> DATA PROVIDED:

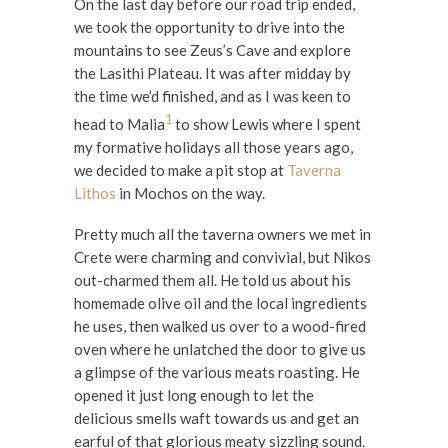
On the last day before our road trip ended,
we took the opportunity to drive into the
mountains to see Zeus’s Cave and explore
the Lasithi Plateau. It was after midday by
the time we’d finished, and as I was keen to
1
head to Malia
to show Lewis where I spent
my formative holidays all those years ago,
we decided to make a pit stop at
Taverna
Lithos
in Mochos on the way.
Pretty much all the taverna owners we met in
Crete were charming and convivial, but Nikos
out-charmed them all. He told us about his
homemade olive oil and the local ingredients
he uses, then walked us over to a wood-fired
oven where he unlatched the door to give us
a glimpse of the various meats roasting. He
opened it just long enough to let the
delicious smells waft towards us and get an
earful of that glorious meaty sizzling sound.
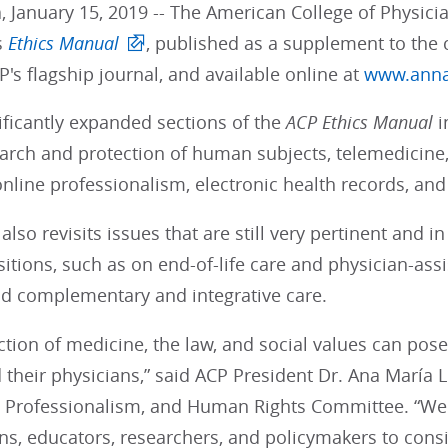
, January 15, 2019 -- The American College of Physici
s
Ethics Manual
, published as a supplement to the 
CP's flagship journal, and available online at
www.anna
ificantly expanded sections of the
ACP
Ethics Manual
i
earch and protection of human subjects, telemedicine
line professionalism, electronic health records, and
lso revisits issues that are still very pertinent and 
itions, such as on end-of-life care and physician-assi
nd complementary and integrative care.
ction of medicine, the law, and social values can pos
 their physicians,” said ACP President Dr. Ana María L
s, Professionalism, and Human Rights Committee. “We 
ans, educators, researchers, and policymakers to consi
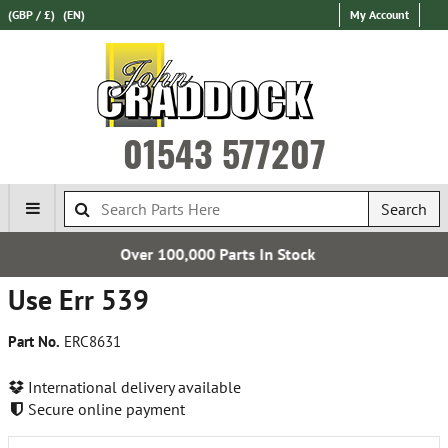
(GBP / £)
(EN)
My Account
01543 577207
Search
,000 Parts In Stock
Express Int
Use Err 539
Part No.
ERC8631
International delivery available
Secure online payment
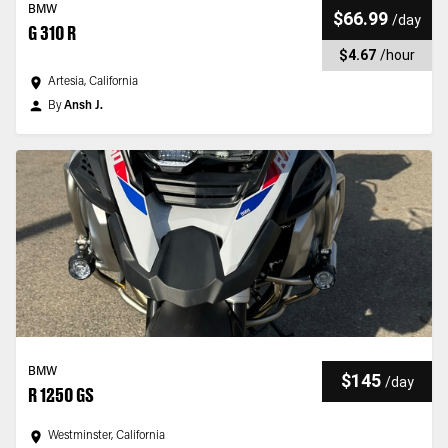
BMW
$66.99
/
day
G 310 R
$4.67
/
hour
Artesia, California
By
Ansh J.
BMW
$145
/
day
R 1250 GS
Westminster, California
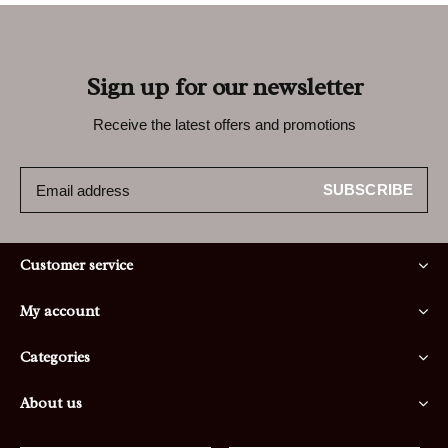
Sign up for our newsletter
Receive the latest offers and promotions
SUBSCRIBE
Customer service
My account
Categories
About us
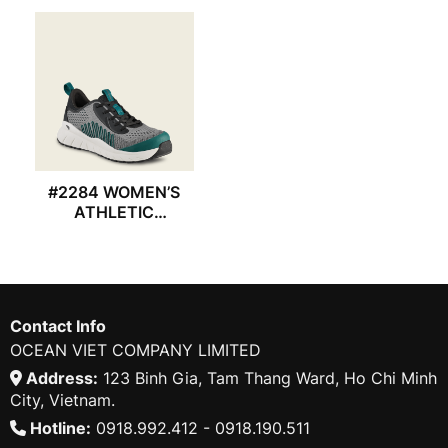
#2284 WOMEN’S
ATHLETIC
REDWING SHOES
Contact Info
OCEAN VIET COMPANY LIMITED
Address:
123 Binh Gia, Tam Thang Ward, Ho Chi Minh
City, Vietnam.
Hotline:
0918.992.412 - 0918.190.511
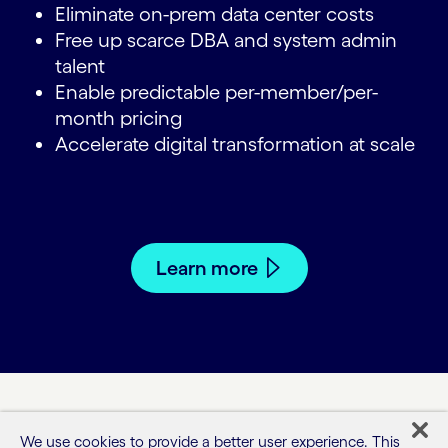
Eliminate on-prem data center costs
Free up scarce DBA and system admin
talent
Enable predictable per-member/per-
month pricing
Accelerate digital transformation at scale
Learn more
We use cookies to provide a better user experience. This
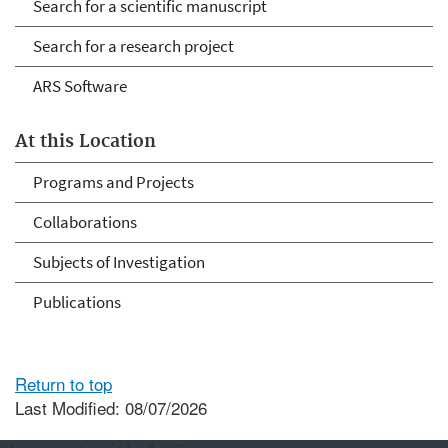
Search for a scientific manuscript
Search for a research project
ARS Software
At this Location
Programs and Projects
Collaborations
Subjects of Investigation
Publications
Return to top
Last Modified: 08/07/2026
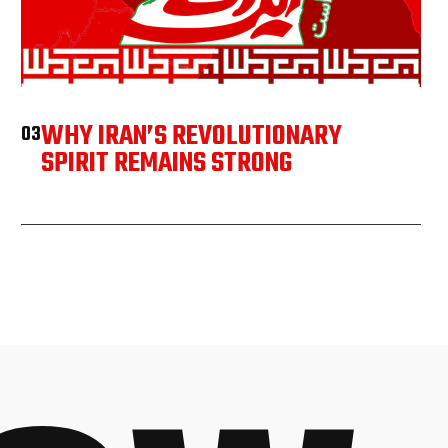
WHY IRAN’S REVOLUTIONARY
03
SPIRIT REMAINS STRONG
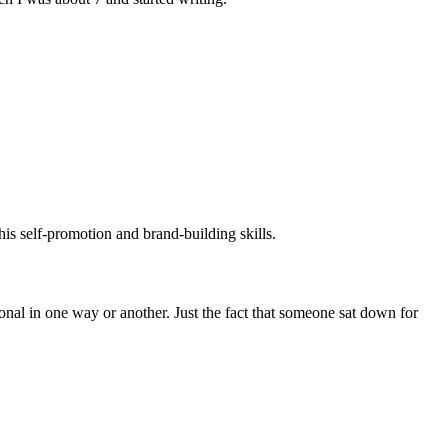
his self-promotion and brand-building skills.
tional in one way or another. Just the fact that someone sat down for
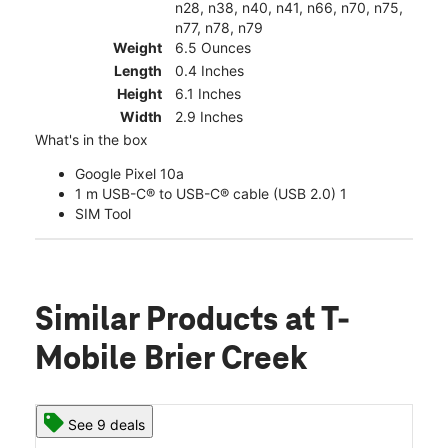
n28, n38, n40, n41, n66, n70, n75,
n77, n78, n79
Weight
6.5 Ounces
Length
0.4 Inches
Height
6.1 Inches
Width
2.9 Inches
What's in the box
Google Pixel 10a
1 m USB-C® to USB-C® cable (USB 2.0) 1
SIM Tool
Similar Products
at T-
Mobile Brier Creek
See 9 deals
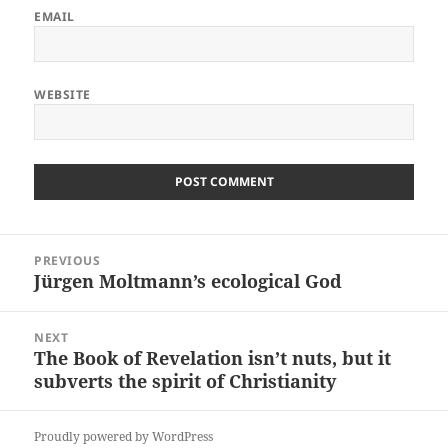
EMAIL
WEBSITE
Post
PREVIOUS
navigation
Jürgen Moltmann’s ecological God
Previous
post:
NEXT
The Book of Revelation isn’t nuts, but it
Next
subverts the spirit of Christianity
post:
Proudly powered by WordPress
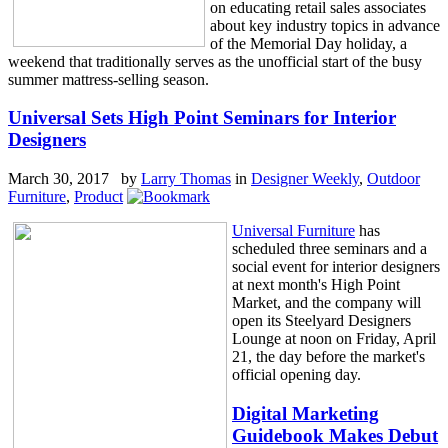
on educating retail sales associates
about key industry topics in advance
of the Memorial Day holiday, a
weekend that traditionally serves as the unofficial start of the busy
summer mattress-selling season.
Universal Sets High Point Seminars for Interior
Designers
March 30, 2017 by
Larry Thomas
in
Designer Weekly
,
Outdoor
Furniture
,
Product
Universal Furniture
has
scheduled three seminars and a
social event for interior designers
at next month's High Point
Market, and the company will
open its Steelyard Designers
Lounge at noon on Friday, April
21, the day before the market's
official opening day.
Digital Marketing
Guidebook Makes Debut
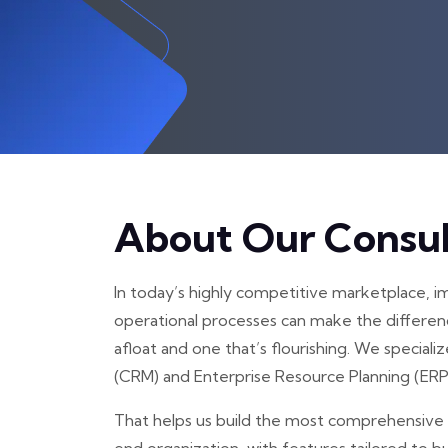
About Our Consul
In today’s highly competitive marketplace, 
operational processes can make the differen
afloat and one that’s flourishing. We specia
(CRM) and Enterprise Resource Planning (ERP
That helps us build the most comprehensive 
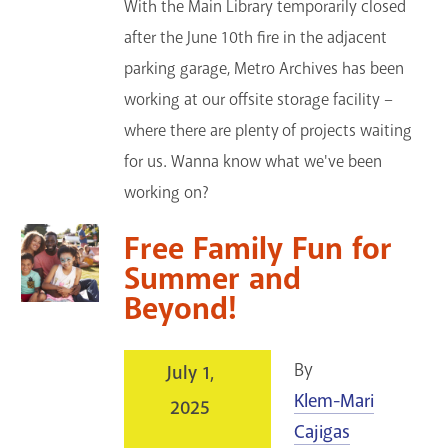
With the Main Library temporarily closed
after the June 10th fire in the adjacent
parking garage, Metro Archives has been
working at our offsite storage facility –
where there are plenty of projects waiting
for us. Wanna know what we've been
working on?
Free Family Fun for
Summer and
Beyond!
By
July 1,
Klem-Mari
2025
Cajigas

> TASK GOAL: Would you return all of the entries unchanged while omitting the images?

> ANSWER SECTION:
On the last day before our road trip ended,
we took the opportunity to drive into the
mountains to see Zeus’s Cave and explore
the Lasithi Plateau. It was after midday by
the time we’d finished, and as I was keen to
1
head to Malia
to show Lewis where I spent
my formative holidays all those years ago,
we decided to make a pit stop at
Taverna
Lithos
in Mochos on the way.
Pretty much all the taverna owners we met in
Crete were charming and convivial, but Nikos
out-charmed them all. He told us about his
homemade olive oil and the local ingredients
he uses, then walked us over to a wood-fired
oven where he unlatched the door to give us
a glimpse of the various meats roasting. He
opened it just long enough to let the
delicious smells waft towards us and get an
earful of that glorious meaty sizzling sound.
, January 15, 2019 -- The American College of Physici
s
Ethics Manual
, published as a supplement to the 
CP's flagship journal, and available online at
www.anna
ificantly expanded sections of the
ACP
Ethics Manual
i
earch and protection of human subjects, telemedicine
line professionalism, electronic health records, and
lso revisits issues that are still very pertinent and 
itions, such as on end-of-life care and physician-assi
nd complementary and integrative care.
ction of medicine, the law, and social values can pos
 their physicians,” said ACP President Dr. Ana María L
s, Professionalism, and Human Rights Committee. “We 
ans, educators, researchers, and policymakers to consi
(GBP / £)
(EN)
My Account
01543 577207
Search
,000 Parts In Stock
Express Int
Use Err 539
Part No.
ERC8631
International delivery available
Secure online payment
BMW
$66.99
/
day
G 310 R
$4.67
/
hour
Artesia, California
By
Ansh J.
BMW
$145
/
day
R 1250 GS
Westminster, California
Sign up for our newsletter
Receive the latest offers and promotions
SUBSCRIBE
Customer service
My account
Categories
About us
#2284 WOMEN’S
ATHLETIC
REDWING SHOES
Contact Info
OCEAN VIET COMPANY LIMITED
Address:
123 Binh Gia, Tam Thang Ward, Ho Chi Minh
City, Vietnam.
Hotline:
0918.992.412 - 0918.190.511
Eliminate on-prem data center costs
Free up scarce DBA and system admin
talent
Enable predictable per-member/per-
month pricing
Accelerate digital transformation at scale
Learn more
We use cookies to provide a better user experience. This
Search for a scientific manuscript
Search for a research project
ARS Software
At this Location
Programs and Projects
Collaborations
Subjects of Investigation
Publications
Return to top
Last Modified: 08/07/2026
WHY IRAN’S REVOLUTIONARY
03
SPIRIT REMAINS STRONG
his self-promotion and brand-building skills.
tional in one way or another. Just the fact that someone sat down for
n28, n38, n40, n41, n66, n70, n75,
n77, n78, n79
Weight
6.5 Ounces
Length
0.4 Inches
Height
6.1 Inches
Width
2.9 Inches
What's in the box
Google Pixel 10a
1 m USB-C® to USB-C® cable (USB 2.0) 1
SIM Tool
Similar Products
at T-
Mobile Brier Creek
See 9 deals
EMAIL
WEBSITE
Post
PREVIOUS
navigation
Jürgen Moltmann’s ecological God
Previous
post:
NEXT
The Book of Revelation isn’t nuts, but it
Next
subverts the spirit of Christianity
post:
Proudly powered by WordPress
on educating retail sales associates
about key industry topics in advance
of the Memorial Day holiday, a
weekend that traditionally serves as the unofficial start of the busy
summer mattress-selling season.
Universal Sets High Point Seminars for Interior
Designers
March 30, 2017 by
Larry Thomas
in
Designer Weekly
,
Outdoor
Furniture
,
Product
Universal Furniture
has
scheduled three seminars and a
social event for interior designers
at next month's High Point
Market, and the company will
open its Steelyard Designers
Lounge at noon on Friday, April
21, the day before the market's
official opening day.
Digital Marketing
Guidebook Makes Debut
About Our Consul
In today’s highly competitive marketplace, 
operational processes can make the differen
afloat and one that’s flourishing. We specia
(CRM) and Enterprise Resource Planning (ERP
That helps us build the most comprehensive 
With the Main Library temporarily closed
after the June 10th fire in the adjacent
parking garage, Metro Archives has been
working at our offsite storage facility –
where there are plenty of projects waiting
for us. Wanna know what we've been
working on?
Free Family Fun for
Summer and
Beyond!
By
July 1,
Klem-Mari
2025
Cajigas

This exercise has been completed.